Sunday, June 28, 2009

The little Tomato that couldn't

I've been trying to get into gardening. I bought myself a beef steak tomato plant and got so excited when I was able to pluck the unbeef steaky but edible red tomato from the sweet smelling vine and eat it. Wow! I made this! Well, not technically, but you know what I mean.

The vine got healthy, the fruit plenty and I was proud. At one point I looked out on my patio and found the vine alive with fourteen nice ripping tomato's. One of them, just about ready to cut from the vine and enjoy in a sandwhich. The next morning, I went out with sheers in hand gasped. All but two were gone!

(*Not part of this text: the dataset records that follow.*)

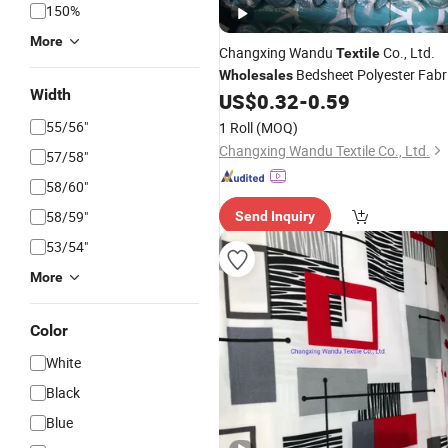
150%
More
Changxing Wandu
Co., Ltd.
Textile
Bedsheet Polyester Fabr
Wholesales
Width
Export
US$
0.32
-
0.59
Textile
55/56"
1 Roll
(MOQ)
Changxing Wandu Textile Co., Ltd.
57/58"
58/60"
58/59"
Send Inquiry
53/54"
More
Color
White
Black
Blue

I ranted with a strange sense that hovered between anger and pride. I blamed my neighbors who undoubtedly looked into my small yard with envy. Someone had a salad and was too lazy to purchase tomatos for themselves and snuck into my yard late at night. Probably waiting hours after I went to bed, waiting well into morning for my bedroom light to finally snap off so they could take mine. The poor vine looked empty. I hoped silently they weren't good. Grumbled a few choice curses about growing moles and facial hair. But not to give up, I watched it with protective eyes, watching the new fruit flourish on the vine, waiting for the first sign of red to grace the growing green tomato. "I've got five now!" I would tell my husband. I'm not sure he even listened.

Once again, the day came to cut my pride from the tall vine and share it with friend and family. They only got one slice each because the beef steak it was suppose to be, was not. Anyway, I was foiled once again. They were gone.

As I glance around my small garden with tearing eyes, I noticed so were my roses. And the blooms from my jasmine bush. What the hell? Some wicked soul had it in for my garden. I just about gave up on gardening until one morning I was awoken from sleep by an irritating "caw" outside our bedroom window. It was then I realized what was taking my tomatos. Crows! No wonder farmers have scarecrows!

I haven't figured out how to stop them yet, but I did notice this morning, one particular fat black one has an odd looking mole on the side of his beak and if you look closely at it, you'd swear it has hair!